● **TASK TO CARRY OUT**
Only the lines below between the ones containing "벨리티 컴퍼니를 운영했던 O.D. 제닝스는 이 기계를 ‘껌 디" and "신의 할아버지입니다. 그는 세 개의 릴, 카드 기호, 리버티 벨", inclusive, are to be reproduced, each exactly as it stands.

● **TASK INPUTS**
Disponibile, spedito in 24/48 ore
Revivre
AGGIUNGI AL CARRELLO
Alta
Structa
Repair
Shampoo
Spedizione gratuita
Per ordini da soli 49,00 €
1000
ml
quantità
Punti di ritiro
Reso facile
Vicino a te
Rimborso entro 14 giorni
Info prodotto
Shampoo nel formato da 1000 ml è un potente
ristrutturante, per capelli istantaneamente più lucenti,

* * *

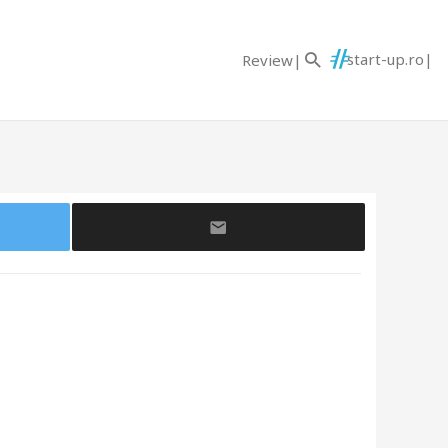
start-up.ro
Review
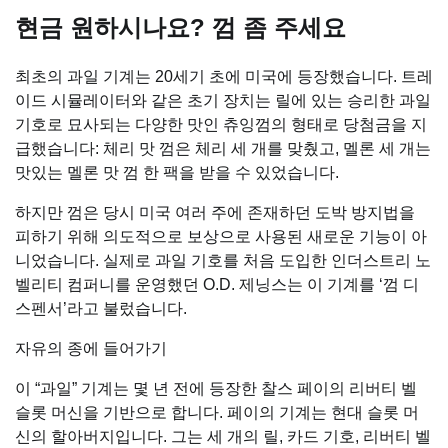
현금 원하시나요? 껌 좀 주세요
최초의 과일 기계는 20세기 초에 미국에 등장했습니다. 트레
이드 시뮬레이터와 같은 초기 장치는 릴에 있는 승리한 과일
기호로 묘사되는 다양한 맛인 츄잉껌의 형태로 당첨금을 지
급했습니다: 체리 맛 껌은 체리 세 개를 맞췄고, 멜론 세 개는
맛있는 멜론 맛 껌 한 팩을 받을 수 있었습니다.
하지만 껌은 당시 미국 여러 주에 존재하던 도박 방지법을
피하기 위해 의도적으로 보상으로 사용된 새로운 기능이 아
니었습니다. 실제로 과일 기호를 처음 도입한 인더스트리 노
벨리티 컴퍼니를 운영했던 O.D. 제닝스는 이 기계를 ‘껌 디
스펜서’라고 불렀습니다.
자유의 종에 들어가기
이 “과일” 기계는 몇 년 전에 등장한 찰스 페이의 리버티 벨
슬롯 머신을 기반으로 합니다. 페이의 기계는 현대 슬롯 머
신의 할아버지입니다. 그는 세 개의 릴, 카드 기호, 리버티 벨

● **PROBLEM SOLUTION**
벨리티 컴퍼니를 운영했던 O.D. 제닝스는 이 기계를 ‘껌 디
스펜서’라고 불렀습니다.
자유의 종에 들어가기
이 “과일” 기계는 몇 년 전에 등장한 찰스 페이의 리버티 벨
슬롯 머신을 기반으로 합니다. 페이의 기계는 현대 슬롯 머
신의 할아버지입니다. 그는 세 개의 릴, 카드 기호, 리버티 벨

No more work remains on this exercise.